- [Description of the task]:
Could you set down exactly the lines in the records below between the line holding "реакторов, как свежего, так и отработанного" and the line holding "энергоблока станции потребовалось", inclusive?

- [Exercise material]:
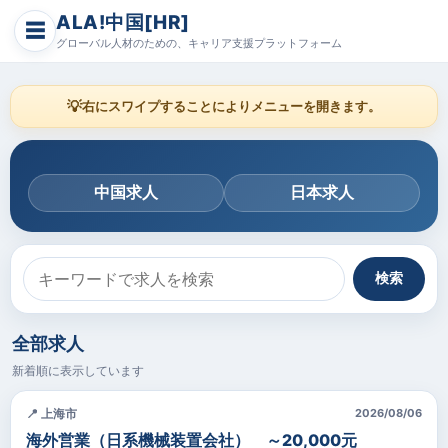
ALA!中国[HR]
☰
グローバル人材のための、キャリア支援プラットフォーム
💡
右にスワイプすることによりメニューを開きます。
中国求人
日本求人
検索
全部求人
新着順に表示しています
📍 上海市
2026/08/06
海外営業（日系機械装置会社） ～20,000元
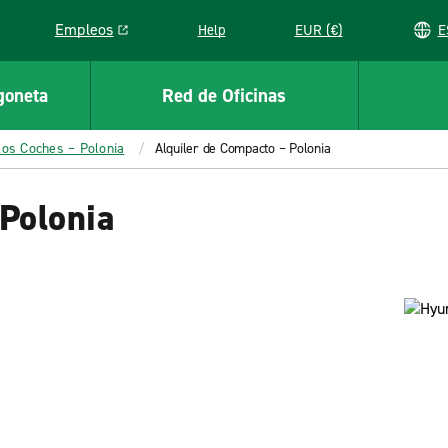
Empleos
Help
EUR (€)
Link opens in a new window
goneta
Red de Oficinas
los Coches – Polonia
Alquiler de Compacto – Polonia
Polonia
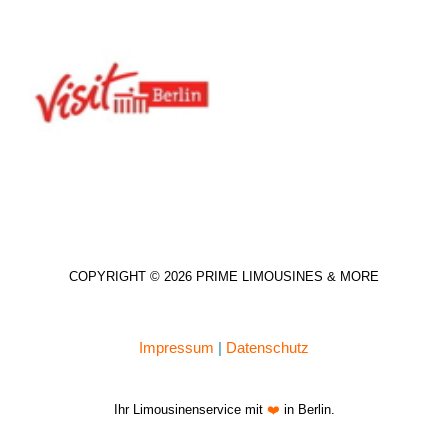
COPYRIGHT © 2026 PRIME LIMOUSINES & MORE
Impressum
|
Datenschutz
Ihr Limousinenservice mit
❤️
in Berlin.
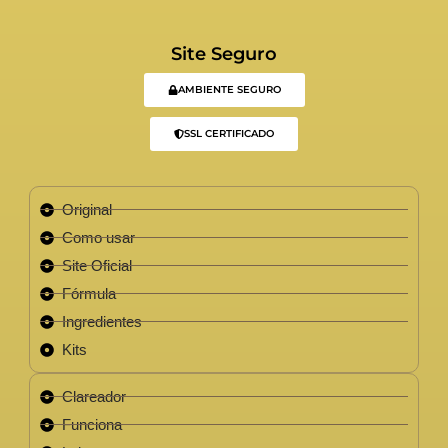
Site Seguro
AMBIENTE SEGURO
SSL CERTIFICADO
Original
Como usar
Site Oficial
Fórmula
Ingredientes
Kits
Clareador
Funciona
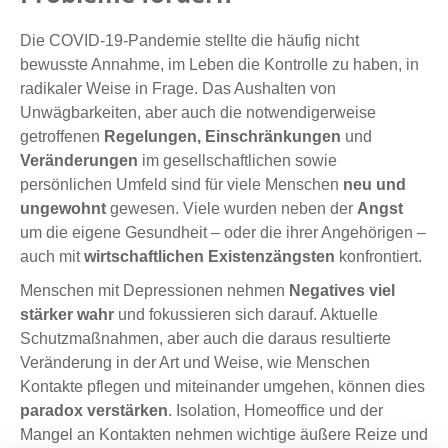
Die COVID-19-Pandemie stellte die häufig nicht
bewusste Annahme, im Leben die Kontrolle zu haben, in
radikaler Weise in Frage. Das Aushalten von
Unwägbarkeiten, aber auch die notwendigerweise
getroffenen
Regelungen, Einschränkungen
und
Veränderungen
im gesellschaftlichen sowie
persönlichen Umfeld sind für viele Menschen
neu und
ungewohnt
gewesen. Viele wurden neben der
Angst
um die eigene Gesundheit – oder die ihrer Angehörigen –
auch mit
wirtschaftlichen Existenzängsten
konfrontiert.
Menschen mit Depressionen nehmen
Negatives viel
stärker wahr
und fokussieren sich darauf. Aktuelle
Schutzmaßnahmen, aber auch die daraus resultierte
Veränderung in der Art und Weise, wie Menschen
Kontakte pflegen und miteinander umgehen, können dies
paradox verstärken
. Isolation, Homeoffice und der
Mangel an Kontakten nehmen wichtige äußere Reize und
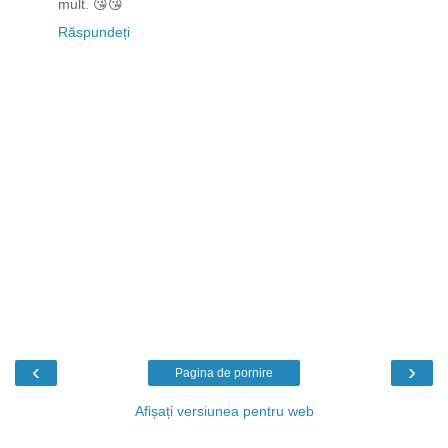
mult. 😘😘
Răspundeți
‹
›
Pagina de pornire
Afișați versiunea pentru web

...

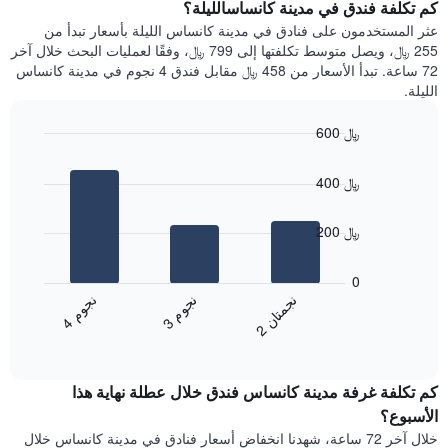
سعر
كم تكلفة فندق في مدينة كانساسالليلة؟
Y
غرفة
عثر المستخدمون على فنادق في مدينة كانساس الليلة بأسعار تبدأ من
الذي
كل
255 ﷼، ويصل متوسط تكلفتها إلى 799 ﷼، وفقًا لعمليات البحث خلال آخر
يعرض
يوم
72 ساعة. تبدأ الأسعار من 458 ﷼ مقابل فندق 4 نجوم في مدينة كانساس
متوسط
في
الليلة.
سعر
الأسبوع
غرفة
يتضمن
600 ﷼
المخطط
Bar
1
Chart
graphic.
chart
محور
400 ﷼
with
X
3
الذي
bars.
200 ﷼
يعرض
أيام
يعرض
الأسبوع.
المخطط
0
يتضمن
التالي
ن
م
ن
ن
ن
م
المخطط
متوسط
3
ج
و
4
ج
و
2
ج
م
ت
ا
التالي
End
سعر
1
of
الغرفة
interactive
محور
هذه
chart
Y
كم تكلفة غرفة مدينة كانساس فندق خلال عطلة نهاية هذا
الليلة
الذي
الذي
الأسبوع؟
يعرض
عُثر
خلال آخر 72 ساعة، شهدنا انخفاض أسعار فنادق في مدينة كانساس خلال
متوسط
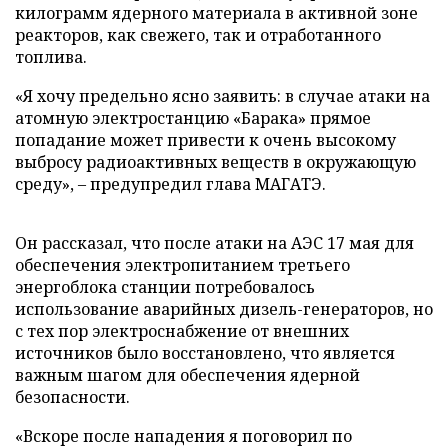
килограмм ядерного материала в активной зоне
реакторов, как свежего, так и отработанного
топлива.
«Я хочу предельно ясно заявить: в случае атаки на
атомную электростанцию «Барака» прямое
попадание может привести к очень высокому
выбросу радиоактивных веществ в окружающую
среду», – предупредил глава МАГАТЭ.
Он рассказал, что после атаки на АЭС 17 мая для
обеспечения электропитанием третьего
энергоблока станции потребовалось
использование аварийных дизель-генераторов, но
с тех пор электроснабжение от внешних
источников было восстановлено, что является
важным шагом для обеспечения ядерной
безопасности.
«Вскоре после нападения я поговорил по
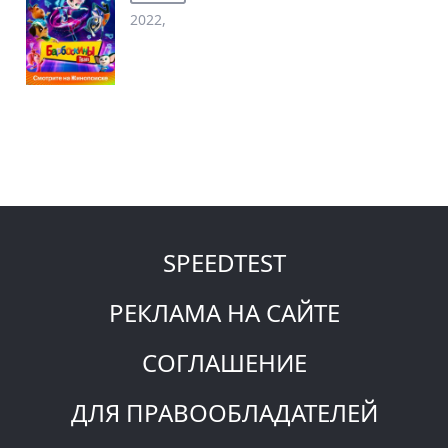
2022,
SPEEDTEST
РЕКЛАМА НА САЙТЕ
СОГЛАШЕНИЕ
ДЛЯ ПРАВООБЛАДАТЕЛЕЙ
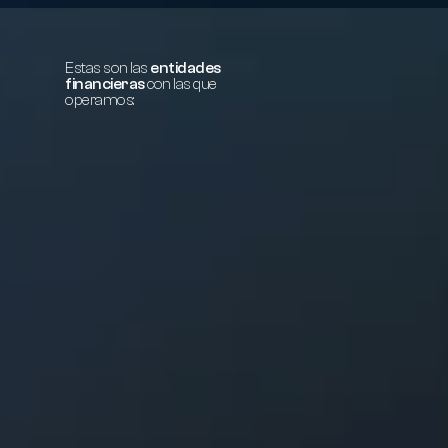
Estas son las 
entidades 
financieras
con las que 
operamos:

==

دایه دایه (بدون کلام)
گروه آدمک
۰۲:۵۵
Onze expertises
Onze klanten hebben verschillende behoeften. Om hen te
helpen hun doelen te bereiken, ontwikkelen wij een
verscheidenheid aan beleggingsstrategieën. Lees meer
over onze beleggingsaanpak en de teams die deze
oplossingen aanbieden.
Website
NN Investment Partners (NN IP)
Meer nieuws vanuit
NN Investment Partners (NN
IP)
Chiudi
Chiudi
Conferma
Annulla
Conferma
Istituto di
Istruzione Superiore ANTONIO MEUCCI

- [Written response]:
реакторов, как свежего, так и отработанного
топлива.
«Я хочу предельно ясно заявить: в случае атаки на
атомную электростанцию «Барака» прямое
попадание может привести к очень высокому
выбросу радиоактивных веществ в окружающую
среду», – предупредил глава МАГАТЭ.
Он рассказал, что после атаки на АЭС 17 мая для
обеспечения электропитанием третьего
энергоблока станции потребовалось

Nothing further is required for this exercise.